# Thread: UFD Question

1. ## UFD Question

Hello all,

I am finishing up this chapter in my book with regards to UFD's, and it presented an interesting question that ties in with unique prime factorization. Here is what it says:

It can be shown directly that $Z[\sqrt{-3}]$ is not a UFD by finding an integer which factors into primes in more than one way. These two factorizations are related to the unique prime factorization in the quadratic integers in $Q[\sqrt{-3}]$

Can anyone show me this directly and explain how those factorizations are related?

Thank you!

2. Originally Posted by Samson
Hello all,

I am finishing up this chapter in my book with regards to UFD's, and it presented an interesting question that ties in with unique prime factorization. Here is what it says:

It can be shown directly that $Z[\sqrt{-3}]$ is not a UFD by finding an integer which factors into primes in more than one way. These two factorizations are related to the unique prime factorization in the quadratic integers in $Q[\sqrt{-3}]$

Can anyone show me this directly and explain how those factorizations are related?
Look at the factorisations $4 = 2\times2 = (1 + \sqrt{-3})(1 - \sqrt{-3}).$

3. Thank you Opalg! How would you describe how those factorizations are related though? Is there some property or law that describes that relationship?

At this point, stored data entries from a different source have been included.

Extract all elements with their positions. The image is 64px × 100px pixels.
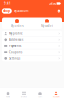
- staticText: Settings: [9, 57, 20, 60]
- staticText: My orders: [10, 24, 24, 28]
- button[interactable]: My orders: [2, 18, 32, 29]
- button[interactable]: Cart: [32, 87, 48, 100]
- button[interactable]: Account: [48, 87, 64, 100]
- staticText: My profile: [9, 32, 23, 35]
- button[interactable]: Coupons: [2, 49, 62, 55]
- staticText: 9:41: [4, 2, 11, 5]
- button[interactable]: My profile: [2, 31, 62, 36]
- staticText: My Account: [14, 9, 29, 13]
- staticText: Payments: [9, 44, 21, 48]
- staticText: Home: [6, 96, 10, 98]
- button[interactable]: Payments: [2, 43, 62, 49]
- button[interactable]: Settings: [2, 55, 62, 61]
- staticText: Addresses: [9, 38, 23, 42]
- staticText: Account: [53, 96, 59, 98]
- button[interactable]: Home: [0, 87, 16, 100]
- button[interactable]: Addresses: [2, 37, 62, 43]
- button[interactable]: My wallet: [32, 18, 62, 29]
- staticText: Browse: [21, 96, 27, 98]
- staticText: Cart: [38, 96, 42, 98]
- staticText: Coupons: [9, 50, 22, 54]
- staticText: shop: [3, 9, 10, 13]
- button[interactable]: Notifications: [56, 8, 62, 14]
- staticText: My wallet: [41, 24, 53, 28]
- button[interactable]: Browse: [16, 87, 32, 100]
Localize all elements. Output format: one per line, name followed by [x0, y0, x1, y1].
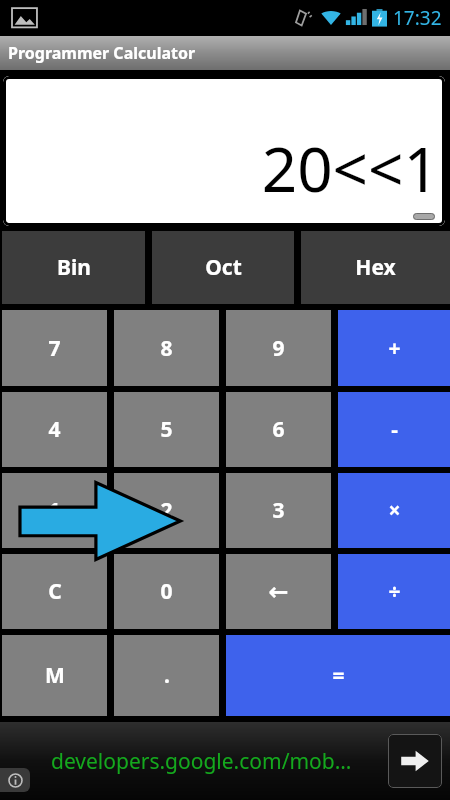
staticText: ← — [268, 578, 289, 606]
staticText: 1 — [48, 496, 61, 525]
button[interactable]: 2 — [114, 473, 219, 548]
button[interactable]: 20<<1 — [3, 76, 445, 226]
staticText: 8 — [160, 334, 173, 363]
staticText: 9 — [272, 334, 285, 363]
staticText: . — [164, 661, 170, 690]
button[interactable]: 5 — [114, 392, 219, 467]
staticText: M — [45, 661, 65, 690]
button[interactable]: C — [2, 554, 107, 629]
staticText: 4 — [48, 415, 61, 444]
button[interactable]: 0 — [114, 554, 219, 629]
staticText: Oct — [205, 253, 242, 282]
button[interactable]: 7 — [2, 310, 107, 386]
staticText: 2 — [160, 496, 173, 525]
button[interactable]: 1 — [2, 473, 107, 548]
button[interactable]: ÷ — [338, 554, 450, 629]
staticText: C — [48, 577, 62, 606]
staticText: 17:32 — [393, 5, 442, 31]
staticText: Programmer Calculator — [8, 42, 196, 64]
staticText: Bin — [57, 253, 91, 282]
button[interactable]: developers.google.com/mob… — [0, 722, 450, 800]
button[interactable]: 4 — [2, 392, 107, 467]
staticText: 7 — [48, 334, 61, 363]
button[interactable]: Oct — [152, 231, 294, 304]
staticText: - — [391, 415, 398, 444]
staticText: + — [388, 334, 401, 363]
button[interactable]: Hex — [301, 231, 450, 304]
button[interactable]: × — [338, 473, 450, 548]
button[interactable]: ← — [226, 554, 331, 629]
staticText: × — [388, 496, 401, 525]
staticText: Hex — [355, 253, 396, 282]
button[interactable]: Bin — [2, 231, 145, 304]
staticText: 0 — [160, 577, 173, 606]
button[interactable]: 3 — [226, 473, 331, 548]
button[interactable]: - — [338, 392, 450, 467]
button[interactable]: 6 — [226, 392, 331, 467]
staticText: ÷ — [388, 577, 401, 606]
button[interactable]: . — [114, 635, 219, 716]
staticText: 20<<1 — [261, 126, 439, 210]
button[interactable]: Ad information — [0, 768, 30, 792]
button[interactable]: Open ad — [388, 734, 442, 788]
staticText: 5 — [160, 415, 173, 444]
staticText: = — [332, 661, 345, 690]
button[interactable]: + — [338, 310, 450, 386]
button[interactable]: = — [226, 635, 450, 716]
button[interactable]: M — [2, 635, 107, 716]
staticText: 6 — [272, 415, 285, 444]
button[interactable]: 8 — [114, 310, 219, 386]
staticText: developers.google.com/mob… — [51, 747, 352, 776]
staticText: 3 — [272, 496, 285, 525]
button[interactable]: 9 — [226, 310, 331, 386]
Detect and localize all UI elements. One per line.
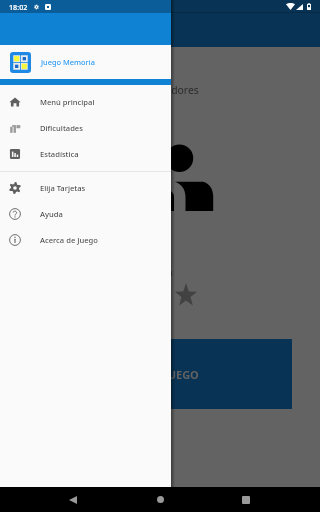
staticText: 18:02 xyxy=(9,2,28,12)
button[interactable]: Juego Memoria xyxy=(0,45,171,79)
staticText: Estadística xyxy=(40,149,79,159)
button[interactable]: Home xyxy=(144,487,176,512)
staticText: Record xyxy=(148,268,173,278)
button[interactable]: Menú principal xyxy=(0,89,171,115)
staticText: Elija Tarjetas xyxy=(40,183,86,193)
staticText: Juego Memoria xyxy=(41,57,95,67)
staticText: Ayuda xyxy=(40,209,63,219)
button[interactable]: Dificultades xyxy=(0,115,171,141)
button[interactable]: Ayuda xyxy=(0,201,171,227)
staticText: NUEVO JUEGO xyxy=(122,367,199,382)
button[interactable]: Recents xyxy=(230,487,262,512)
button[interactable]: Acerca de Juego xyxy=(0,227,171,253)
button[interactable]: NUEVO JUEGO xyxy=(28,339,292,409)
button[interactable]: Estadística xyxy=(0,141,171,167)
staticText: Dificultades xyxy=(40,123,83,133)
staticText: Acerca de Juego xyxy=(40,235,98,245)
button[interactable]: Back xyxy=(57,487,89,512)
staticText: Menú principal xyxy=(40,97,95,107)
staticText: Mejores jugadores xyxy=(108,83,199,97)
button[interactable]: Elija Tarjetas xyxy=(0,175,171,201)
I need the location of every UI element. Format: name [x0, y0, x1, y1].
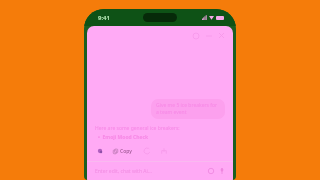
button[interactable]: Copy — [111, 147, 134, 156]
button[interactable]: Share — [159, 146, 169, 156]
staticText: Enter edit, chat with Ai... — [95, 168, 152, 175]
button[interactable]: Enter edit, chat with Ai... — [87, 162, 233, 180]
staticText: 9:41 — [98, 14, 110, 22]
staticText: Here are some general ice breakers: — [95, 125, 180, 132]
other: Attach — [208, 168, 214, 174]
staticText: Give me 5 ice breakers for a team event — [156, 102, 220, 116]
staticText: • Emoji Mood Check — [98, 134, 149, 141]
button[interactable]: Model — [95, 146, 105, 156]
other: Voice — [219, 168, 225, 174]
button[interactable]: Close — [217, 31, 226, 40]
button[interactable]: History — [191, 31, 200, 40]
staticText: Copy — [120, 148, 132, 155]
button[interactable]: Give me 5 ice breakers for a team event — [151, 99, 225, 119]
button[interactable]: Regenerate — [142, 146, 152, 156]
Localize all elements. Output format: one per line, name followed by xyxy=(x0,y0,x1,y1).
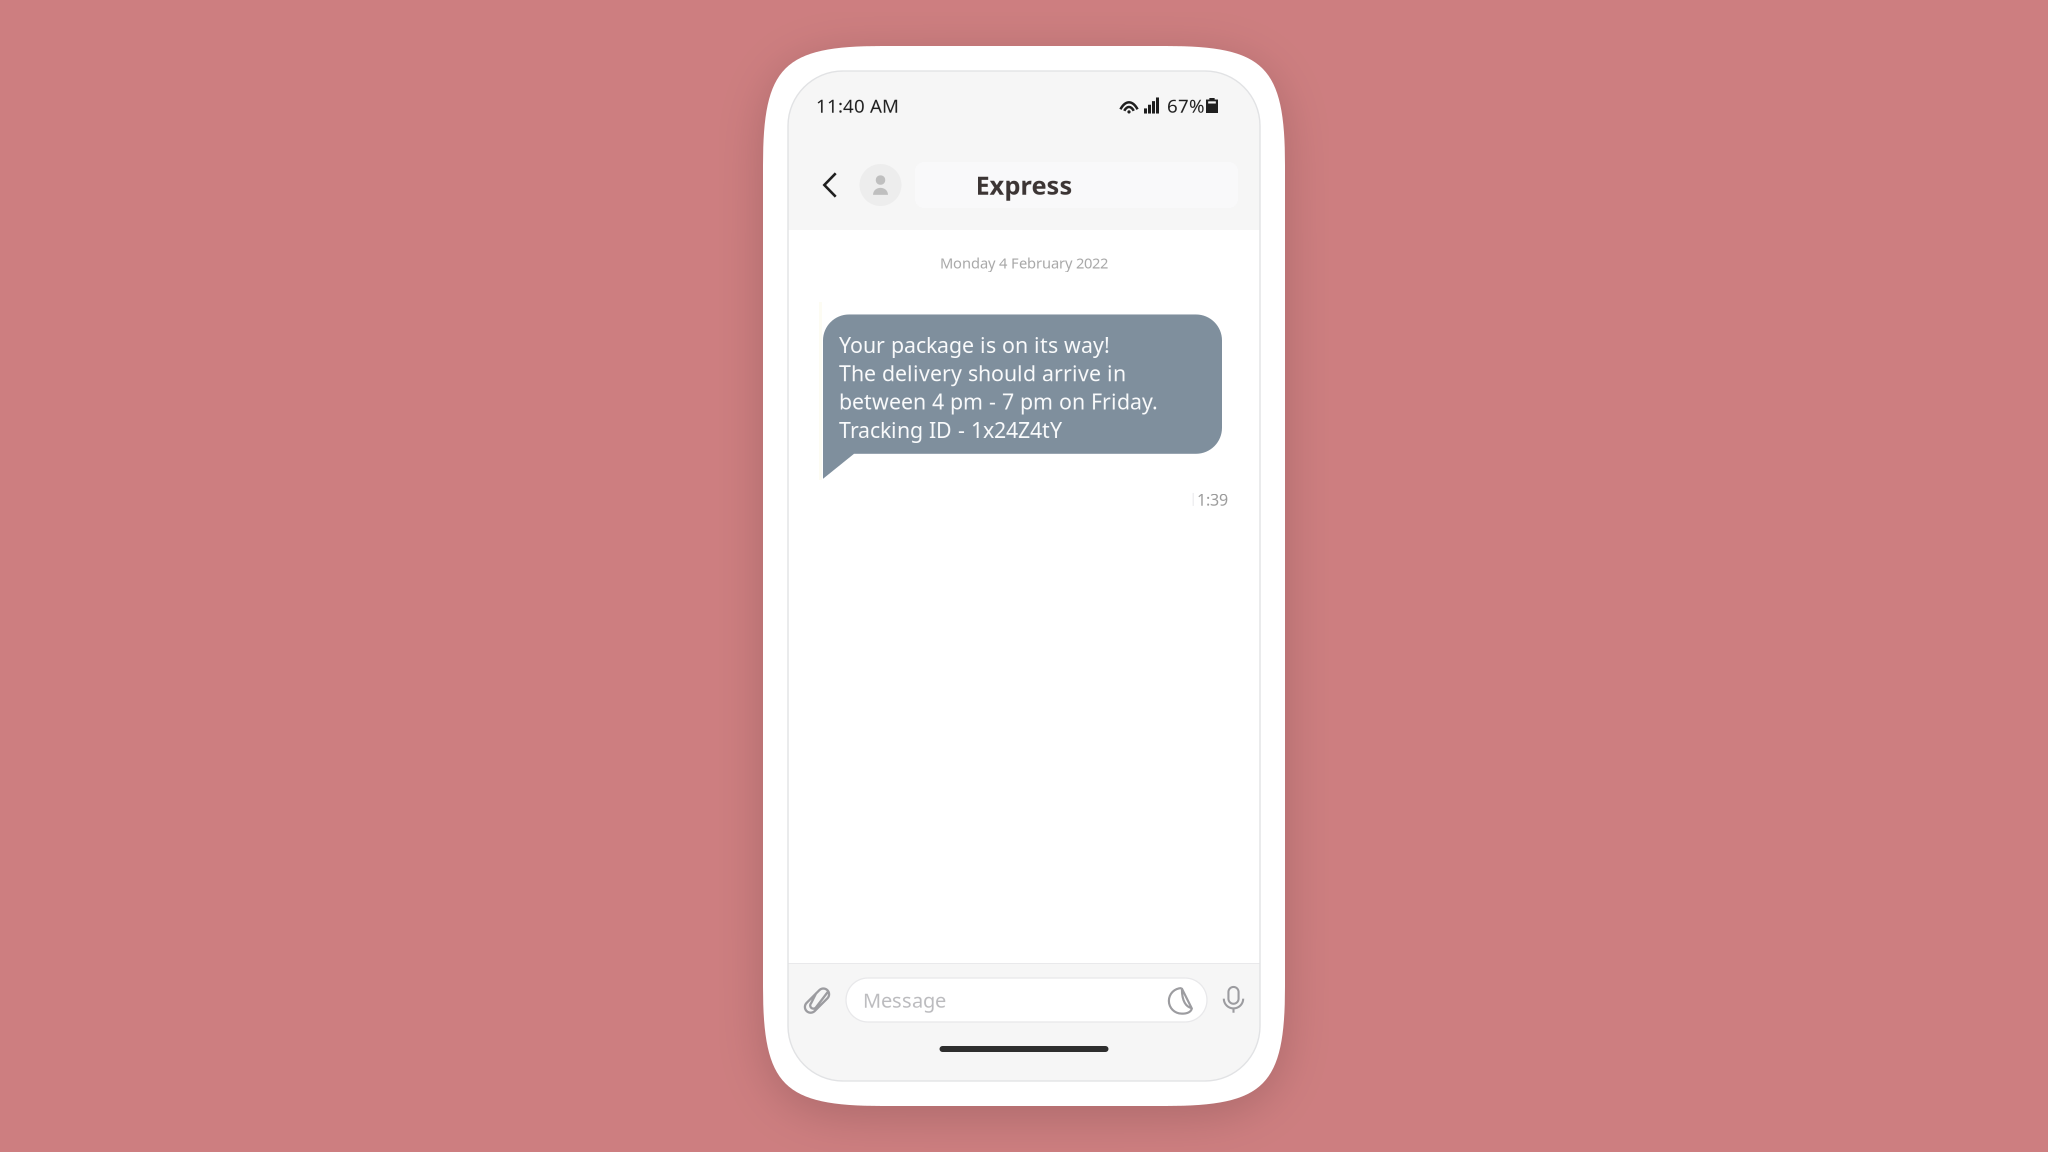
button[interactable]: Back xyxy=(809,151,851,219)
button[interactable]: Message xyxy=(846,978,1207,1022)
button[interactable]: Voice message xyxy=(1207,972,1260,1028)
button[interactable]: Attach file xyxy=(788,972,846,1028)
staticText: Tracking ID - 1x24Z4tY xyxy=(839,416,1062,444)
staticText: Your package is on its way! xyxy=(839,330,1110,359)
staticText: Express xyxy=(976,168,1072,202)
staticText: 1:39 xyxy=(1197,489,1228,510)
staticText: Monday 4 February 2022 xyxy=(940,253,1108,272)
staticText: The delivery should arrive in xyxy=(839,359,1126,387)
button[interactable]: Contact profile xyxy=(851,151,910,219)
staticText: 67% xyxy=(1167,93,1205,118)
staticText: Message xyxy=(863,987,946,1013)
staticText: 11:40 AM xyxy=(816,93,899,118)
staticText: between 4 pm - 7 pm on Friday. xyxy=(839,387,1158,415)
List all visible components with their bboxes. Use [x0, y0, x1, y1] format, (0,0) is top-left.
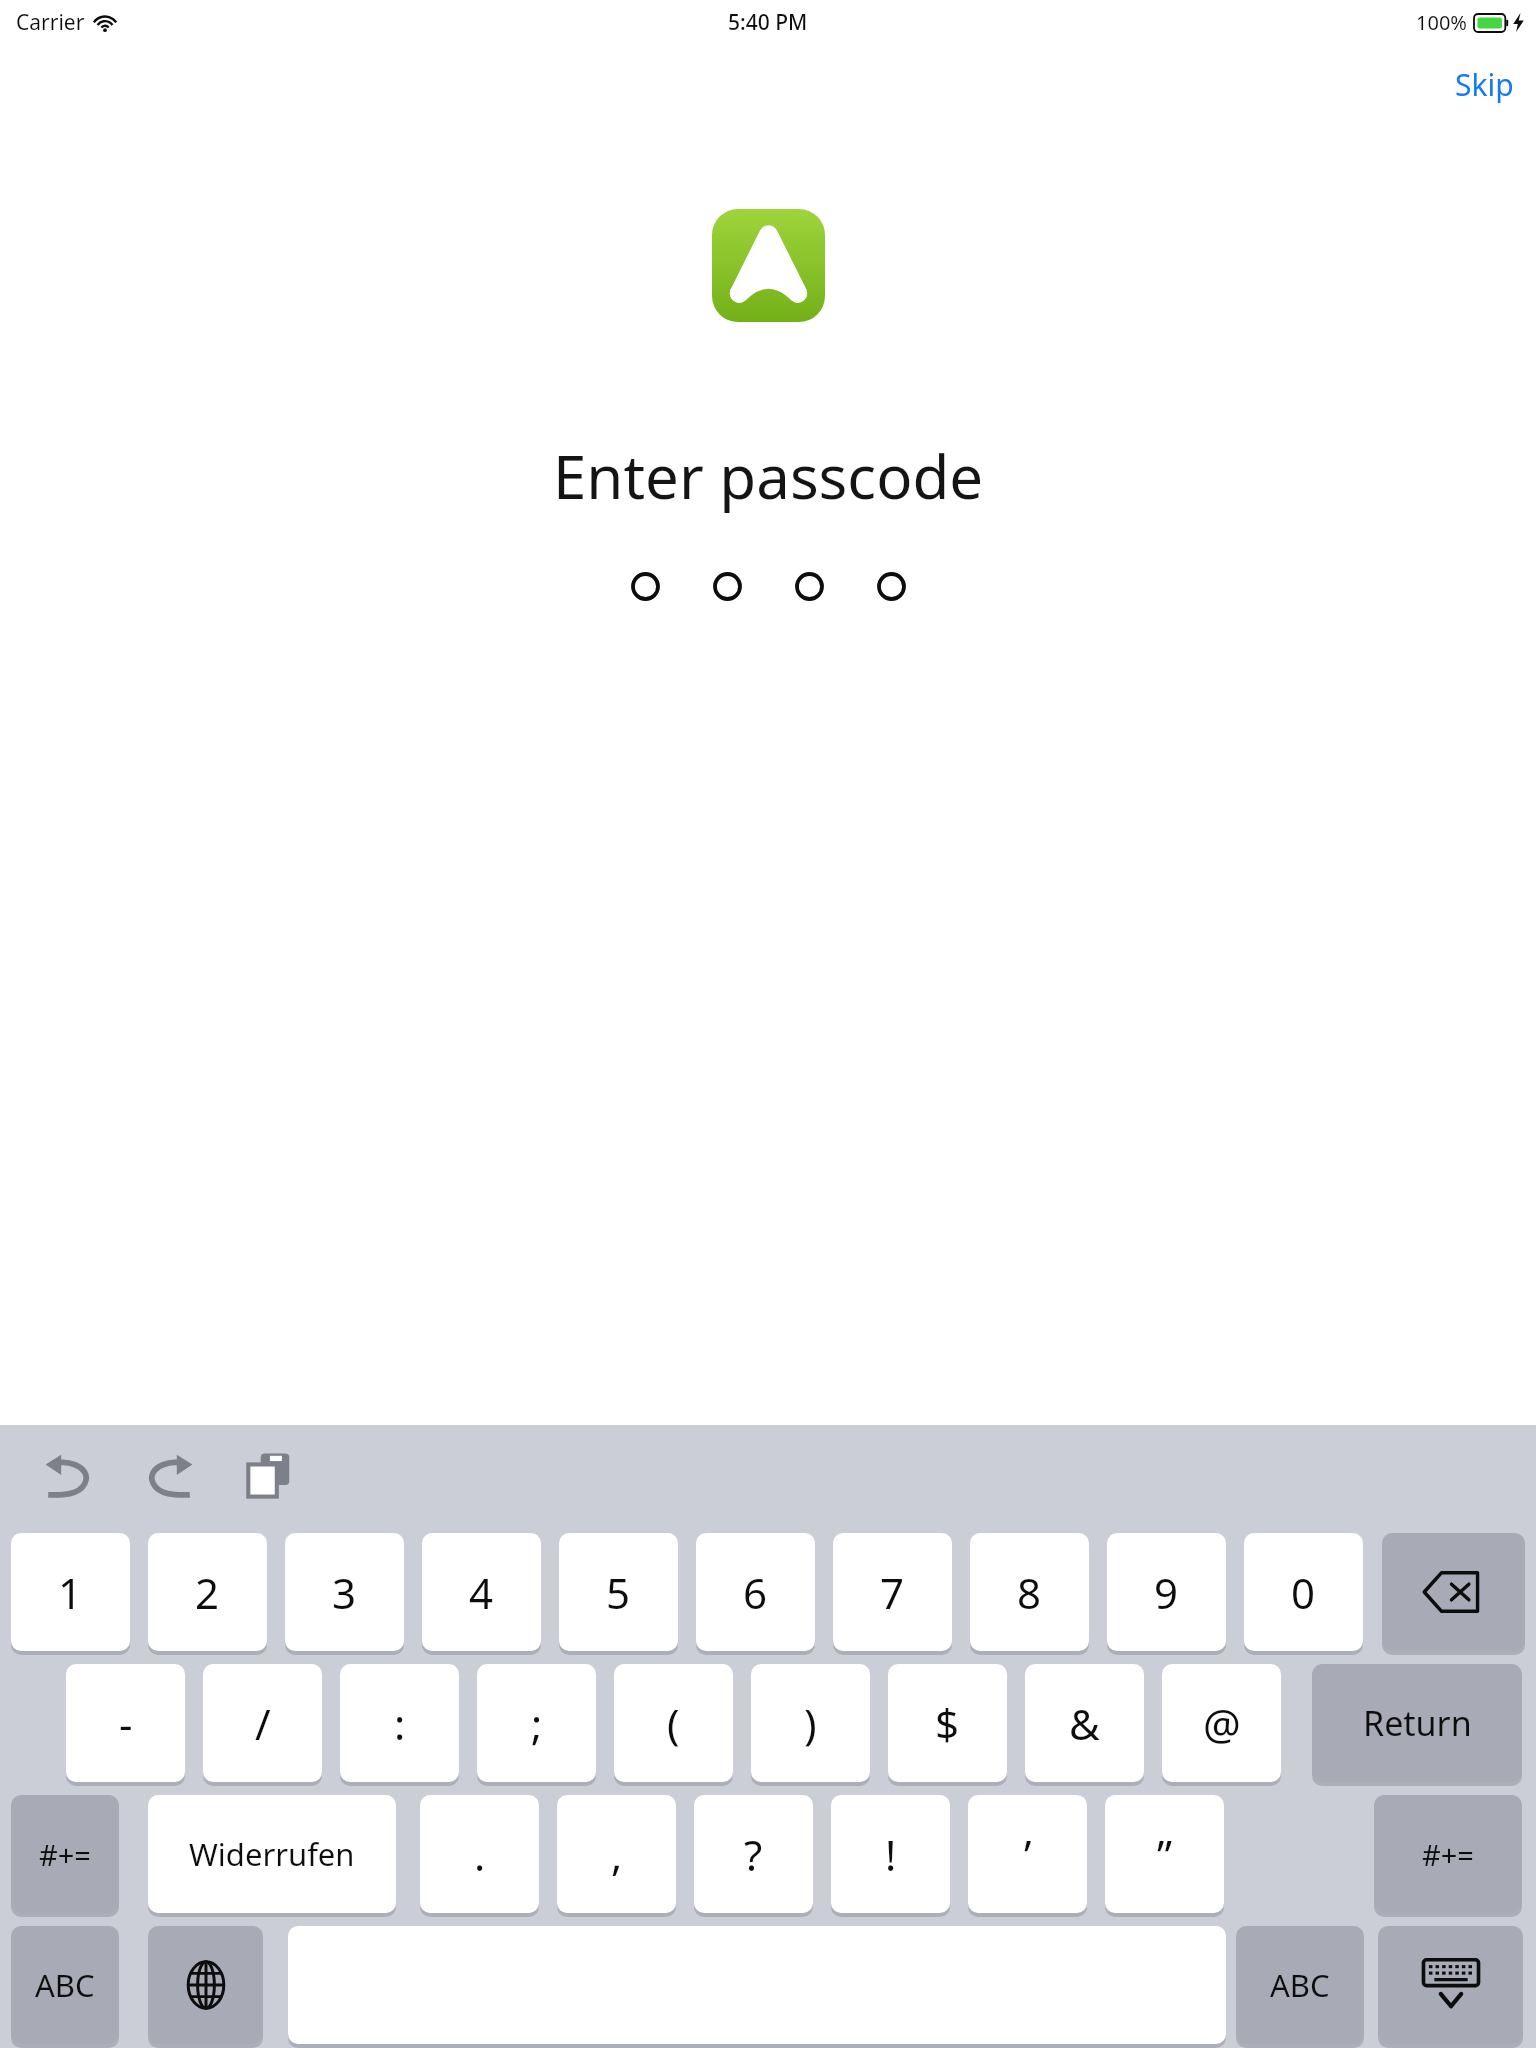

4. Originally Posted by Samson
How would you describe how those factorizations are related though? Is there some property or law that describes that relationship?
The ring $\mathbb{Z}[\sqrt{-3}]$ has a norm associated with it, namely a multiplicative function N from the ring to the positive integers. In this case, $N(a+b\sqrt{-3}) = a^2+3b^2$. If you want to factorise a number in $\mathbb{Z}[\sqrt{-3}]$ then you need to factorise its norm. For example, $N(4) = 16$. So if $a+b\sqrt{-3}$ is a factor of 4 then $N(a+b\sqrt{-3})$ must be a factor of 16. The only factor of 16 that can be expressed in the form $a^2+3b^2$ is 4, which is equal to both $2^2+3\cdot0^2$ and $1^2+3\cdot1^2$. So the only factors of 4 in $\mathbb{Z}[\sqrt{-3}]$ are $\pm2$ and $\pm1\pm\sqrt{-3}]$. These numbers all have norm 4, and there are no proper factors of 4 that can be expressed in the form $N(a+b\sqrt{-3})$. So 2 and $1\pm\sqrt{-3}$ are all irreducible in the ring $\mathbb{Z}[\sqrt{-3}]$. Thus 4 has two essentially different factorisations in $\mathbb{Z}[\sqrt{-3}]$, which shows that this ring is not a UFD.

5. Thank you!